Experts have a number of duties laid down in case law and now summarised in the protocol for the instruction of experts attached to part 35 CPR, and in particular 35.19. They have to be aware of the overriding objective (CPR 1.1) under which the court has to deal with cases justly. Experts have to assist the court to enable it to deal with matters in that way (although obviously it is for the court to make the decisions not the expert). An expert should not be an advocate, and should always be independent. A useful check for them to operate is suggested to be whether they would be giving the same opinion if the other side had instructed them. (One may wonder what is the point of having an expert if they are truly independent, but there is still an importance which is twofold: expert evidence may be necessary to supplement or explain a part of your case so that you can be confident that an expert can fairly and independently assist you but is necessary in order to fill those gaps; likewise if you instruct him not only can you make sure that he is investigating and answering the right questions in which you want to focus on, but if he is genuinely an independent expert then he should act in that way and his evidence is more likely to be accepted by the court than if he appears to be partisan. Experts who appear to be mouthpieces for their clients are not only failing in their duties, but they are likely to be regarded as useless by the court and hence have their opinions disregarded).

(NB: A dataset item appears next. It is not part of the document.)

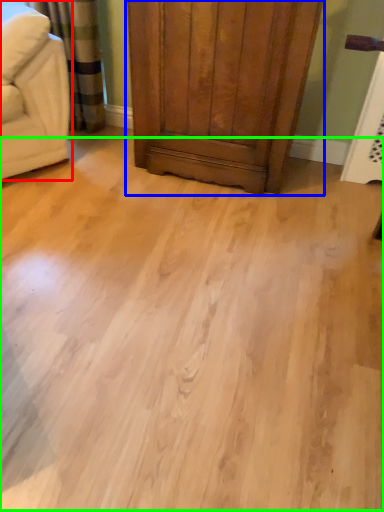 Question: Which object is positioned farthest from furniture (highlighted by a red box)? Select from dresser (highlighted by a blue box) and plain (highlighted by a green box).

Choices:
 (A) dresser
 (B) plain

Answer: (B) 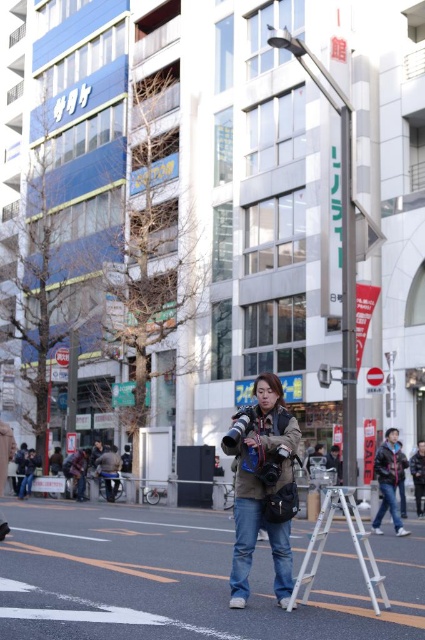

A crucial requirement is that experts provide opinions only in relation to matters lying within their expertise and that they should indicate where questions or issues fall outside their expertise. This is critical. Sometimes comment can stray across a number of disciplines. In some of them a person may be expert but not others. It is very easy to assume that they are expert in everything and that is why the expert must indicate where the limits of his expertise lie. Otherwise the court can end up acting on conjecture rather than expert comment, however genuine and well-intentioned that conjecture is.

In addition if an expert considers that more information is required in order to reach a proper opinion that must be stated. Similarly if an expert's view changes they should inform those instructing them without delay of the change and the reasons for it. (For example they might have seen a paper with new research which changes some of the fundamentals, whether that is referred to in the other side's experts report or otherwise comes to their attention).